Guest Column

Confessions of a Verbivore

by Robert Neubecker

Carnivores eat flesh and meat; herbivores consume plants and vegetables; verbivores devour words. During my life as a word-happy, wordaholic, wordstruck, word-bethumped word wizard, I have met thousands of fellow verbivores who love to eat their words. What is there about words that makes a language person love them so? The answers are probably as varied as the number of verbivores themselves. How do we love thee, language? Let me count the ways.

Some word people are intrigued by the birth and life of words. They become enthusiastic, ebullient and enchanted when they discover that enthusiastic literally means "possessed by a god"; ebullient, "boiling over, spouting out"; and enchanted, "singing a magic song." They are rendered starry-eyed by the insight that disaster (dis-aster) literally means "ill-starred" and intoxicated by the information that intoxicated has poison in its heart. They love the fact that amateur is cobbled from the very first verb that all students of Latin learn—amo: "I love."

Then there are logophiles who appoint themselves Conan the Grammarian and fight fiercely to preserve the distinctions between our two most confused verbs: lie and lay. Lie means "to repose." Lay means "to put." Lie is intransitive; it never takes an object. Lay is transitive; it always takes an object. Pardon the fowl language, but a hen on its back is lying; a hen on its stomach may be laying—an egg.

Alas, those noble efforts have been swept away by the Enron debacle. Here's a little ditty, "Take the Money Enron," that I've written about the company that made an End Run around ethics. Please recall that the disgraced CEO of the company was Kenneth Lay:

The difference between "lie" and "lay"/Has fallen into deep decay./But now we know from Enron's shame/That Lay and "lie" are just the same.

Among my favorite wordmongers are those who prowl the lunatic fringes of language, lunatic because the ancients believed that prolonged exposure to the moon (Latin luna) rendered one moonstruck, or daft. These recreational wordplayers wonder why we drive in a parkway and park in a driveway and why our nose can run and our feet can smell. If pro and con are opposites, they muse, then is congress the opposite of progress?

And there are the many pun-up girls and pun gents who believe that a good pun is like a good steak—a rare medium well done. They tell of the Buddhist who said to the hot dog vendor, "Make me one with everything." The same Buddhist never took novocaine when he had teeth extracted because he wished to transcend dental medication. These punderful verbivores become even bigger hot dogs when they tell of Charlemagne, who mustered his Franks and set out with great relish to assault and pepper the Saracens, but he couldn't catch up. (Frankly, I never sausage a pun. It's the wurst!)

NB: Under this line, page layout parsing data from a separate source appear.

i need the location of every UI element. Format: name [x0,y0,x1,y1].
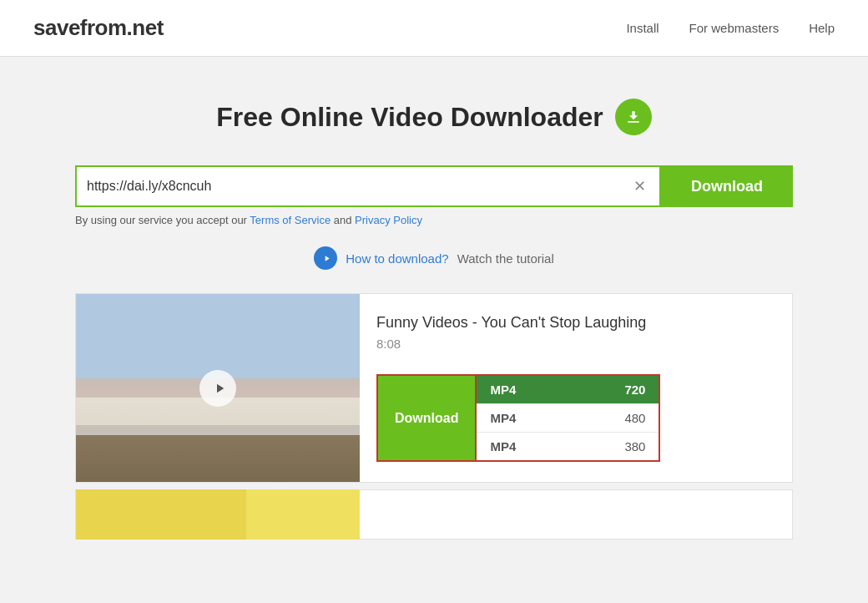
video-title: Funny Videos - You Can't Stop Laughing [376,314,775,332]
how-to-link[interactable]: How to download? [346,251,448,266]
video-thumbnail [76,294,360,482]
nav-help[interactable]: Help [809,21,835,35]
video-duration: 8:08 [376,337,775,351]
nav-install[interactable]: Install [626,21,659,35]
format-row-380[interactable]: MP4 380 [477,432,659,460]
how-to-section: How to download? Watch the tutorial [75,246,793,270]
search-input-wrapper: ✕ [75,165,661,207]
download-options: Download MP4 720 MP4 480 MP4 380 [376,374,775,462]
page-title: Free Online Video Downloader [216,102,603,133]
play-icon [314,246,337,270]
format-label-380: MP4 [490,439,516,454]
video-download-button[interactable]: Download [376,374,477,462]
format-list: MP4 720 MP4 480 MP4 380 [477,374,660,462]
partial-thumbnail [76,489,360,540]
terms-text: By using our service you accept our Term… [75,214,793,226]
nav-webmasters[interactable]: For webmasters [689,21,780,35]
format-row-480[interactable]: MP4 480 [477,403,659,432]
format-res-720: 720 [624,383,645,397]
clear-button[interactable]: ✕ [630,174,649,199]
format-row-720[interactable]: MP4 720 [477,376,659,403]
privacy-policy-link[interactable]: Privacy Policy [355,214,422,226]
thumbnail-play-icon [212,381,227,396]
header: savefrom.net Install For webmasters Help [0,0,868,57]
result-card: Funny Videos - You Can't Stop Laughing 8… [75,293,793,483]
url-input[interactable] [87,167,630,205]
play-triangle-icon [322,254,331,263]
result-card-partial [75,489,793,540]
video-info: Funny Videos - You Can't Stop Laughing 8… [360,294,792,482]
logo: savefrom.net [33,15,164,41]
terms-of-service-link[interactable]: Terms of Service [250,214,331,226]
search-row: ✕ Download [75,165,793,207]
how-to-text: Watch the tutorial [457,251,554,266]
format-res-380: 380 [624,439,645,454]
download-button[interactable]: Download [661,165,793,207]
search-area: ✕ Download By using our service you acce… [75,165,793,226]
main-content: Free Online Video Downloader ✕ Download … [58,57,810,565]
format-label-480: MP4 [490,411,516,425]
format-label-720: MP4 [490,383,516,397]
thumbnail-play-button[interactable] [199,370,236,407]
download-arrow-icon [625,109,642,125]
main-nav: Install For webmasters Help [626,21,835,35]
download-icon [615,99,652,135]
hero-section: Free Online Video Downloader [75,99,793,135]
format-res-480: 480 [624,411,645,425]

What verbivore doesn't love word games? Here are five linguistic posers that I am delighted to inflict on my fellow UNH alumni. You'll find the answers elsewhere in this issue, but please, no peeking until you've tried your very best.

1. Make one word from all the letters in NEW DOOR.
2. Which is correct: "Nine and seven is fifteen" or "Nine and seven are fifteen"?
3. Which is correct: "Give the book to whomever asks for it" or "Give the book to whoever asks for it"?
4. Here are 15 of the most frequently misspelled words in English. Circle any that you find to be misspelled: aggressive, background, definitely, develop, embarrass, independent, millennium, minuscule, occurrence, privilege, recommend, receive, rhythm, supersede, truly.
5. Many words in English take a suffix to move from male to female, as in prince and princess, hero and heroine. What is the only common word in our language whose base denotes a female and whose suffix makes the word male?

Richard Lederer '80G is a writer, columnist and broadcaster. His most recent book is A Man of My Words.

1. ONE WORD 2. The answer is sixteen. 3. "Give the book to whoever asks for it." Who is the subject of the verb asks. The object of the preposition to is the entire noun clause, "whoever asks for it." 4. All the words in the list are spelled correctly. 5. Widower.